··· Data extract ···
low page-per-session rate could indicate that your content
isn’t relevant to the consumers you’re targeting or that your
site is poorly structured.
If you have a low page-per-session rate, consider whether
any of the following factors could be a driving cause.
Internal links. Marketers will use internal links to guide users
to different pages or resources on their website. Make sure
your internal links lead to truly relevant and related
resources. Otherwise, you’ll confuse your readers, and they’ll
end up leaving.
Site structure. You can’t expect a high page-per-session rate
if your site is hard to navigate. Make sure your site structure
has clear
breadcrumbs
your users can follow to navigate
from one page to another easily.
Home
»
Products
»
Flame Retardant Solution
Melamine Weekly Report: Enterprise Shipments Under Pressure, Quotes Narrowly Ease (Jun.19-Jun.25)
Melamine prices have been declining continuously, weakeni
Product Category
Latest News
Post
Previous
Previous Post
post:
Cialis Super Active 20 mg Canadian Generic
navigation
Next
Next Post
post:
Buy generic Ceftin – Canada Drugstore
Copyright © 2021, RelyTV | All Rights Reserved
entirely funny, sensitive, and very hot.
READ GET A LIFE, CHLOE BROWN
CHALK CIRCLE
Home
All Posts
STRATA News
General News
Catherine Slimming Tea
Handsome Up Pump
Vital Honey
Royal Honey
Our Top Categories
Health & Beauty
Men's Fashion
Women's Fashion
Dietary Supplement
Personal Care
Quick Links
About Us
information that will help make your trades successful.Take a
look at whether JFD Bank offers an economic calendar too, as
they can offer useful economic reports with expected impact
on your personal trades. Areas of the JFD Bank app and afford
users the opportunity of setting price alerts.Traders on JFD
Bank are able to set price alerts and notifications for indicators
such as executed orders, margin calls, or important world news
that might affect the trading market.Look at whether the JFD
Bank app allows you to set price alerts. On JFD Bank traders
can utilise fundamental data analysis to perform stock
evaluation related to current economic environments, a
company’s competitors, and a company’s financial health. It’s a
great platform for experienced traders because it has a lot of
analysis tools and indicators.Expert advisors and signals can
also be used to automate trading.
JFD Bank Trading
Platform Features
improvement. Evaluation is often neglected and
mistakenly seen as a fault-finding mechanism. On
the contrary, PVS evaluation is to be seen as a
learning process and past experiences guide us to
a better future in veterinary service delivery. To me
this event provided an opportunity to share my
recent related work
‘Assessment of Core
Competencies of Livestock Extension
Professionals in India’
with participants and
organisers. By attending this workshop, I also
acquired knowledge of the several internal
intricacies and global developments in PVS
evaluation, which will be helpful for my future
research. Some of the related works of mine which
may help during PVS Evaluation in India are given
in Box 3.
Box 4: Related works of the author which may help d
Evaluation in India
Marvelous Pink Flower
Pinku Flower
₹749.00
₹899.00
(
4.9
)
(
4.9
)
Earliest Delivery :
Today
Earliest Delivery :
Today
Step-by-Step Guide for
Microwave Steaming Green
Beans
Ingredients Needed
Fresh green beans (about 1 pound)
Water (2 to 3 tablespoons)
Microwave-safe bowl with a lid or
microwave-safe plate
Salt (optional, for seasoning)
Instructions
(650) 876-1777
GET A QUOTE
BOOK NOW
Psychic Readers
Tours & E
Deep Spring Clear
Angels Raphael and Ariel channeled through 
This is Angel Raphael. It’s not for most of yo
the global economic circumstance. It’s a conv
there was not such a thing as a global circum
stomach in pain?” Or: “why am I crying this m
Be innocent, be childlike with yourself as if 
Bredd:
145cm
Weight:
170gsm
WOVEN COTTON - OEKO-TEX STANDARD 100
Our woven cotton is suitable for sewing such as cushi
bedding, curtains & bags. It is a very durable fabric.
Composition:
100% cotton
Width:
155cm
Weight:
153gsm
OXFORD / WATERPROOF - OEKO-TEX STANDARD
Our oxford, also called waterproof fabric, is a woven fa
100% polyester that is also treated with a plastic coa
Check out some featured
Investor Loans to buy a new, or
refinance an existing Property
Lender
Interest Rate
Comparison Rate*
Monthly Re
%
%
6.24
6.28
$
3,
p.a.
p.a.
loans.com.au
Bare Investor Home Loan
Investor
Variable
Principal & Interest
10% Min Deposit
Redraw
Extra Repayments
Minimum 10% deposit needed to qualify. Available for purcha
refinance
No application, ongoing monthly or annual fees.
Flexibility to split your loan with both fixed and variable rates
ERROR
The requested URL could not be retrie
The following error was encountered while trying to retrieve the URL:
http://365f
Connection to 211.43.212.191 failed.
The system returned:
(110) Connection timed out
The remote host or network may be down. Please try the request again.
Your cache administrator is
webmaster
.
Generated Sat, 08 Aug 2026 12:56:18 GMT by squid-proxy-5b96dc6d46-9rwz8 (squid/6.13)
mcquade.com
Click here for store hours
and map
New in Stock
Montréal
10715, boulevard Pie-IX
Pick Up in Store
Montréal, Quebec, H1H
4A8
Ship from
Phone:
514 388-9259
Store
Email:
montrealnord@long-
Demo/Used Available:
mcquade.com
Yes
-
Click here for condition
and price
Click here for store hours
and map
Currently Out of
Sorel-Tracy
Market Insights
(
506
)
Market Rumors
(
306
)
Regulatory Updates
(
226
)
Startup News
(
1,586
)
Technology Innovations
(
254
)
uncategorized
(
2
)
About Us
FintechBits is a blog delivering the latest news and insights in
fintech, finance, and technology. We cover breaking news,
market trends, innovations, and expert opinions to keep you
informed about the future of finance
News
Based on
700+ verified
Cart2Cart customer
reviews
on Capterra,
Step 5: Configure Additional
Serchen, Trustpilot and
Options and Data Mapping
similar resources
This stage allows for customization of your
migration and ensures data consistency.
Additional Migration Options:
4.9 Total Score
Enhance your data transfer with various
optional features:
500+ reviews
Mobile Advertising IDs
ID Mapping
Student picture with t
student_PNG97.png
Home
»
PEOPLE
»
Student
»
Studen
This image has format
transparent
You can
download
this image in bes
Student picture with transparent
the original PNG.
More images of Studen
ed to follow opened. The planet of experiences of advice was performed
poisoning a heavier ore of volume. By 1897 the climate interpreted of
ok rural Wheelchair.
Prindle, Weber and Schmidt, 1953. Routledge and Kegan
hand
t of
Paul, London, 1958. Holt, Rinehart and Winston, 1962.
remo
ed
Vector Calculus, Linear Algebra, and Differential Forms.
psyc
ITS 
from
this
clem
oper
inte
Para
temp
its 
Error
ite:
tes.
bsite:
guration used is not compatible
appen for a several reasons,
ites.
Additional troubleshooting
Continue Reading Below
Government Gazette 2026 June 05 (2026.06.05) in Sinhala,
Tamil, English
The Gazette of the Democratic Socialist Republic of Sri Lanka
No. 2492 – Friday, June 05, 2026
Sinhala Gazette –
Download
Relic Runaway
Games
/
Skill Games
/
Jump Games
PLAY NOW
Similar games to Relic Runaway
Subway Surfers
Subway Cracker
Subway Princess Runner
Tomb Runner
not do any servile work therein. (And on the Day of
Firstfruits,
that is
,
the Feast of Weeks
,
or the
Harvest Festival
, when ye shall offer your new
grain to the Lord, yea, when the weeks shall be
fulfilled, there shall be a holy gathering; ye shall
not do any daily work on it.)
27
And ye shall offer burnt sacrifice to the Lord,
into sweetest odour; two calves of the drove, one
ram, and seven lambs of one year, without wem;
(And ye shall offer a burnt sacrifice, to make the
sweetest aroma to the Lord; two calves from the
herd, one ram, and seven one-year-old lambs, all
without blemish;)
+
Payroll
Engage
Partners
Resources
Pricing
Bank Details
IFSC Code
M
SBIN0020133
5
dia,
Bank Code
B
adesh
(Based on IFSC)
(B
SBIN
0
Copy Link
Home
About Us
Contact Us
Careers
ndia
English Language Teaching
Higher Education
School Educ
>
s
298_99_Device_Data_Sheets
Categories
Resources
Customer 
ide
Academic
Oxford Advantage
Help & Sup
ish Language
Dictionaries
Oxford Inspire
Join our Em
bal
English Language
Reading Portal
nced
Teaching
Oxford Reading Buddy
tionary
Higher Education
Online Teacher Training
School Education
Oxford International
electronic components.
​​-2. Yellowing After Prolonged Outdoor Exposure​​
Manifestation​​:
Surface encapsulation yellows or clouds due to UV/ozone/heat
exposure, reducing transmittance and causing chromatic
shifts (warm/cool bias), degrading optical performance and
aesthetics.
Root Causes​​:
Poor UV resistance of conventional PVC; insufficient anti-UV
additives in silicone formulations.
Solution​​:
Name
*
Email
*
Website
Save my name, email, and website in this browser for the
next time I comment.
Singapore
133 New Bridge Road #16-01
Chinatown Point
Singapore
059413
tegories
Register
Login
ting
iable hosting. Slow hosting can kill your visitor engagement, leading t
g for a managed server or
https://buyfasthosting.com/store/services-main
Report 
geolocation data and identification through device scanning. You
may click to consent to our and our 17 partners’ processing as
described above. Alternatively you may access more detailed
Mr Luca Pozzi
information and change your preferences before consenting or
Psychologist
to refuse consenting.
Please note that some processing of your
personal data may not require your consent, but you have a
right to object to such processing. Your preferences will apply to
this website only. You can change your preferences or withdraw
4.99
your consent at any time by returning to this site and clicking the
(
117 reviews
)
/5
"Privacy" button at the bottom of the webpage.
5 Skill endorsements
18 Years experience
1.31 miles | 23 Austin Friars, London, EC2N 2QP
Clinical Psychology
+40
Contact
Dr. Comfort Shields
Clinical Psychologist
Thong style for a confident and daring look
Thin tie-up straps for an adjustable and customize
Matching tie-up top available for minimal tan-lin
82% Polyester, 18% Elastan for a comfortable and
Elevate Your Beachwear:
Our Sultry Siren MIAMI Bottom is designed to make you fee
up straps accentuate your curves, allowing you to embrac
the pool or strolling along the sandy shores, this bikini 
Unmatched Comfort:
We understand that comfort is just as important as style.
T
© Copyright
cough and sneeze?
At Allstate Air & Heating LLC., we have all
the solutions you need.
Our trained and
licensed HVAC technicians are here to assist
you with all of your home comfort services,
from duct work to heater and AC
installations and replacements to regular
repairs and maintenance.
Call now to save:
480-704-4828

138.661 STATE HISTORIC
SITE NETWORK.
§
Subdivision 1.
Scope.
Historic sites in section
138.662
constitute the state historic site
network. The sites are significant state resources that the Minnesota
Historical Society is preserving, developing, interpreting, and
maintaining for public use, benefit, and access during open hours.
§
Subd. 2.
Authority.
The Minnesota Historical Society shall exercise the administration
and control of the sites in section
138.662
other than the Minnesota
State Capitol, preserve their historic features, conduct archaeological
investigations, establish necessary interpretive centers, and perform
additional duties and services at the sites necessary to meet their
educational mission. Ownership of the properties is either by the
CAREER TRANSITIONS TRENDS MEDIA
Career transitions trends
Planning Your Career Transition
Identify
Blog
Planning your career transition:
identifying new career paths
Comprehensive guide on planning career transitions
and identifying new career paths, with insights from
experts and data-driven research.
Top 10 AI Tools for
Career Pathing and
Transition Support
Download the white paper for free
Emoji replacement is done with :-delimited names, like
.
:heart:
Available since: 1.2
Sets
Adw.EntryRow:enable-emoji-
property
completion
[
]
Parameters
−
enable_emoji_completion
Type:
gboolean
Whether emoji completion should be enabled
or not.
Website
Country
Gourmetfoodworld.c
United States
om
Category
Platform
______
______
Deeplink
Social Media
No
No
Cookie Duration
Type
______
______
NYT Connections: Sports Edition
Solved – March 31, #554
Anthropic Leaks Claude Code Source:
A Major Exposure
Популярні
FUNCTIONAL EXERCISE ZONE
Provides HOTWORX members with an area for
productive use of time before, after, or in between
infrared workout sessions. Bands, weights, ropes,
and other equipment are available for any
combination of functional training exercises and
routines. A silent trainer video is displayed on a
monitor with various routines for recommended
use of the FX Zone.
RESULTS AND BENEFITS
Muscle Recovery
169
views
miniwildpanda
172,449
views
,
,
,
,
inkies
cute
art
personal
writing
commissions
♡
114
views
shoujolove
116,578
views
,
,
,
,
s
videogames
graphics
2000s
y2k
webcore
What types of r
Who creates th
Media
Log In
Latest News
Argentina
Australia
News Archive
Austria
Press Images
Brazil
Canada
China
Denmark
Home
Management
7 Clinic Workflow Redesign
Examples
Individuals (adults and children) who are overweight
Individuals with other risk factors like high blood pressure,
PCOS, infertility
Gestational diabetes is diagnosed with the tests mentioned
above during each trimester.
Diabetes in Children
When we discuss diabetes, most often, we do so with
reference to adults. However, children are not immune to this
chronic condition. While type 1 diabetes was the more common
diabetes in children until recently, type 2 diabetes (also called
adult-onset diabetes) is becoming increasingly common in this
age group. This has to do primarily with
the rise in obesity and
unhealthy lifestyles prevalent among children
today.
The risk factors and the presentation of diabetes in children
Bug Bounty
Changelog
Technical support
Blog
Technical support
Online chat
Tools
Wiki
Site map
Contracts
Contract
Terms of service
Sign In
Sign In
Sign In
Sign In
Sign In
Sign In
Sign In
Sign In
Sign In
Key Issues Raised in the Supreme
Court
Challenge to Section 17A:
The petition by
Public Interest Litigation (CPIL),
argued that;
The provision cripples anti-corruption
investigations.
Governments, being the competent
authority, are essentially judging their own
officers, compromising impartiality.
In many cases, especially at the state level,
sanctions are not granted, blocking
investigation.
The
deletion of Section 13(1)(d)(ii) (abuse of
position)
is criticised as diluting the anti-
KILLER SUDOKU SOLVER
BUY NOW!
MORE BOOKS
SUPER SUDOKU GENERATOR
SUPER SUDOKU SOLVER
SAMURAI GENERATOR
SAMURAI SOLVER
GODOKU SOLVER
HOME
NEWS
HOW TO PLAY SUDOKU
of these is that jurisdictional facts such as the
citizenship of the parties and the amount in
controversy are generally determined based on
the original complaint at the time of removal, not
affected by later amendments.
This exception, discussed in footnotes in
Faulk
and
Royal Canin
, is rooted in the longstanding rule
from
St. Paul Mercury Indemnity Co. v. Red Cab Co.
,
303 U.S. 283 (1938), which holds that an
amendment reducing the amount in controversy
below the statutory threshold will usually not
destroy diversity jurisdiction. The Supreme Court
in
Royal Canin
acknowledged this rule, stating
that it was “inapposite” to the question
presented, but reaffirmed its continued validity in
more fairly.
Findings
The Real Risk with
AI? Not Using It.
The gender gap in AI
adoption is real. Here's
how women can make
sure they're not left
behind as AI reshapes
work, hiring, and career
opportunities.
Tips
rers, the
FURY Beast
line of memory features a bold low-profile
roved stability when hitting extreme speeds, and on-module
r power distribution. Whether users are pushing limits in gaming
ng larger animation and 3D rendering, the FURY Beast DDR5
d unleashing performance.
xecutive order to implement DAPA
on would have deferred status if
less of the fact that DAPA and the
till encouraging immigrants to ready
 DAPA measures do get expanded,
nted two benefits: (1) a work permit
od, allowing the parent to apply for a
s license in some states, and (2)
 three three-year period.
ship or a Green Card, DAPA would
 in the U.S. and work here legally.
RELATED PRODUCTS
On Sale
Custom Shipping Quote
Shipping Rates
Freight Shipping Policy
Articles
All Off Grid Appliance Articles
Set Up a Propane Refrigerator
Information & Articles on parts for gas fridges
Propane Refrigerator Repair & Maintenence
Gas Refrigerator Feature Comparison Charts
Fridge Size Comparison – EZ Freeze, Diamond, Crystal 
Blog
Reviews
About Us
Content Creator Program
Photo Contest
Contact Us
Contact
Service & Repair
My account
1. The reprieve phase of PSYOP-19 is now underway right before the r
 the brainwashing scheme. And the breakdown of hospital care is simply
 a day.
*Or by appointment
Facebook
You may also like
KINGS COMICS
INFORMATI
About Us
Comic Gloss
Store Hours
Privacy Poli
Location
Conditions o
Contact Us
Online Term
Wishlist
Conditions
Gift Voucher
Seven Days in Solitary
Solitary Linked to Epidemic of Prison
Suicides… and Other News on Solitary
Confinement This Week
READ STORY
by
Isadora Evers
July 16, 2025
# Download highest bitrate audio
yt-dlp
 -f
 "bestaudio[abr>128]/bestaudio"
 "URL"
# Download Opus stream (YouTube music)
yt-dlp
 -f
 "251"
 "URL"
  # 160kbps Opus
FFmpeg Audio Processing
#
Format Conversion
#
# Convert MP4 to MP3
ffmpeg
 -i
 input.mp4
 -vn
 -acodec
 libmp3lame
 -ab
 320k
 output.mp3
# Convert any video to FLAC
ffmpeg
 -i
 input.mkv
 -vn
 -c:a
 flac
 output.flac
···
Exercise description: Among the lines above, which contain the word "Language"? Copy every one.

Response to this exercise:
English Language Teaching
ish Language
English Language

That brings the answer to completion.